Another way to see success is to look at the list of Winning Super Bowl RBs. It is a who’s not who.
41 Rhodes UFA
42 Jacobs R4
43 Parker UFA
44 Thomas UFA
45 Starks R6
46 Bradshaw R7
47 Rice R2
48 Lynch R1
49 Vereen R2
50 Anderson UFA
51 Blount R3 / White R4 /Lewis R5
52 Blount R3
53 Michel R1 rookie
54 Williams UFA
Assigning a R9 value to UFA means that the average Super Bowl Running Back over the past 14 years sported a Round 5.3 pedigree. The Brady Round 6 outlier at QB is the standard for Super Bowl Running Backs.
Someone please send this memo to Gettleman, because nearly everyone else has figured out that you do not need a superstar RB to win a title. Marshawn Lynch is the only “star” on this list, and he was traded by the Bills. Sony Michel was taken 1.32 at the very end of the first round and helped the Patriots as a rookie. So the evidence is very clear that RB is merely a cog in the engine. Allocate outsized salary resources at RB from your cap total at your expense. WORSE, allocate outsized DRAFT resources at RB from your draft capital at grave expense. Barkley became the 4th highest RB from the moment he was selected, burning the value of the cheap rookie contract, which pretty much exists for almost every position except RB and TE in Round 1.
Another thing that is striking about that list of Super Bowl champion running backs is that it is a turnstile. There is only one player on the entire list who shows up twice, LaGarrette Blount. And it is not because he is good. It is because he is good value . In 2016 with the Patriots, he was signed for ~$1M and got $0.5M in incentives for a grand total of $1.5M. In 2017, with the Eagles, he took up $1.25M in cap space. So Blount did not cost the Patriots or Eagles much in cap allocation and he also cost them zero in Draft capital.
Career length/injuries is another issue. Tiki Barber pointed out that for a RB, each game in the NFL was the equivalent of going through a car crash. The toll it takes on bodies is very high. As a position, RBs have the second lowest career length.

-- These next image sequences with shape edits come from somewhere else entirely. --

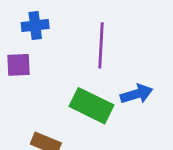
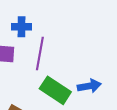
purple line: (101, 45) -> (40, 54), moved

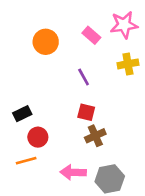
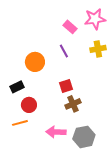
orange circle: (46, 42) -> (35, 62), moved
purple line: (84, 77) -> (64, 51), moved
red square: (86, 112) -> (66, 86), turned -32

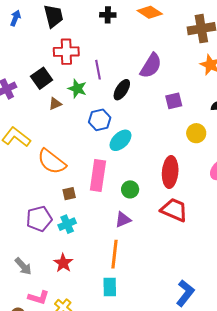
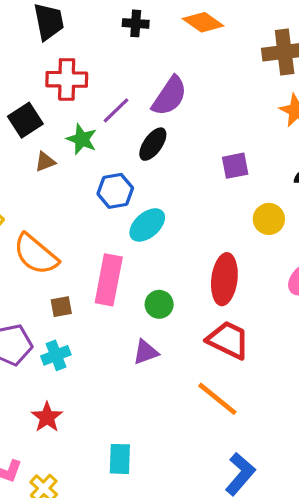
purple semicircle: (151, 66) -> (169, 96), moved
purple line: (98, 70) -> (116, 110), turned 54
orange line: (114, 254) -> (217, 399), moved, turned -60

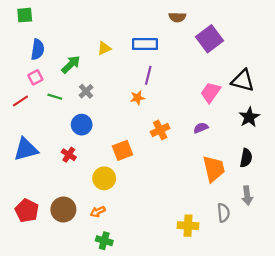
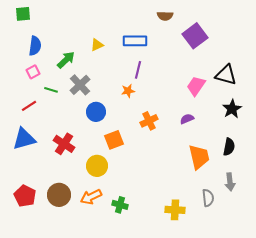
gray cross: (86, 91) -> (80, 85), size x1.5
red line: (20, 101) -> (29, 106), moved
blue circle: (82, 125) -> (96, 112), moved
red cross: (69, 155) -> (64, 144), size x1.5
orange arrow: (98, 212) -> (91, 197), size x1.5
green cross: (104, 241) -> (120, 205), moved

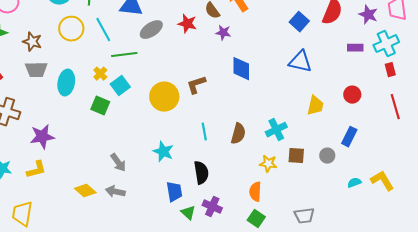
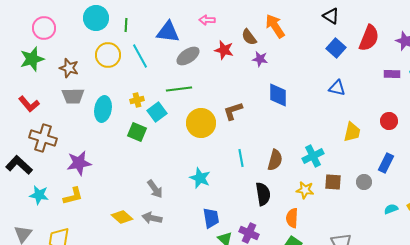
green line: (124, 55) -> (179, 89), moved
blue triangle: (300, 62) -> (337, 88), size x0.7
yellow cross: (100, 74) -> (137, 100), turned 32
black semicircle: (201, 173) -> (263, 194), moved

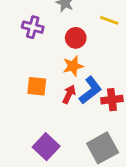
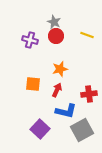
red circle: (76, 38) -> (56, 36), moved
blue L-shape: (90, 90) -> (66, 111), moved, turned 50

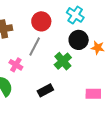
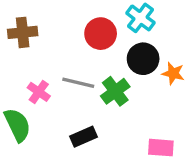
red circle: (41, 21) -> (101, 34), moved
gray line: (35, 47) -> (78, 83), moved, turned 72

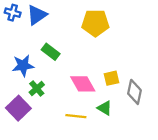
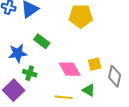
green cross: (37, 89) -> (30, 73), turned -32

So let’s summarize the low positional value of RB:
- Only 42% of plays from scrimmage are running plays
- RBs get hurt more than other positions
- Their careers are shorter due to injury
- RBs are replaceable
- RBs have the lowest salary of all starting positions on Offense & Defense
- The Super Bowl blueprint shows only 1 pedigree’d RB winning in the last 14 years
- Teams that are running the ball more are doing so because they have the lead in games, not because they took the lead by running the ball
A steady change on rules/enforcement making passing easier has diminished the value of running the ball. We are not advocating abandoning the run altogether. There has to be some balance. Running backs also need to pass block and run pass routes. And yes, in the North/East, you do need to run the ball in inclement weather in December and January. Yet the Giants GM is fooled by a statistic saying that the teams with the best running games were in the playoffs while the 4 best passing Offenses were not. The answer is to build a strong Offensive Line, which leverages both pass and run while protecting the Franchise- its Quarterback.
I love Saquon Barkley. He is a class act and he can make a difference on the field. (Remember, he was the #1 rated prospect by Wonder on his 2018 Draft Board.) Barkley can catch passes out of the backfield, which is critical in today’s NFL. He is a luxury that Gettleman could not afford when given the task of rebuilding the franchise. The Giants did not have an Offensive Line in 2018. Now that Barkley is on the team you have to leverage him. From the moment he was picked, yes that evening, we pounded the table to draft OL. Since then, Gettleman has selected Hernandez in Round 2 (very good, although disappointed in his 2nd season) and R7 Asafo-Adjei (Injured Reserve, 0 games). That is CLEARLY NOT ENOUGH. It is 2020 and the Giants still do not have an Offensive Line. Trade down, draft OL in Round 1, and draft OL in a later round. Rebuild.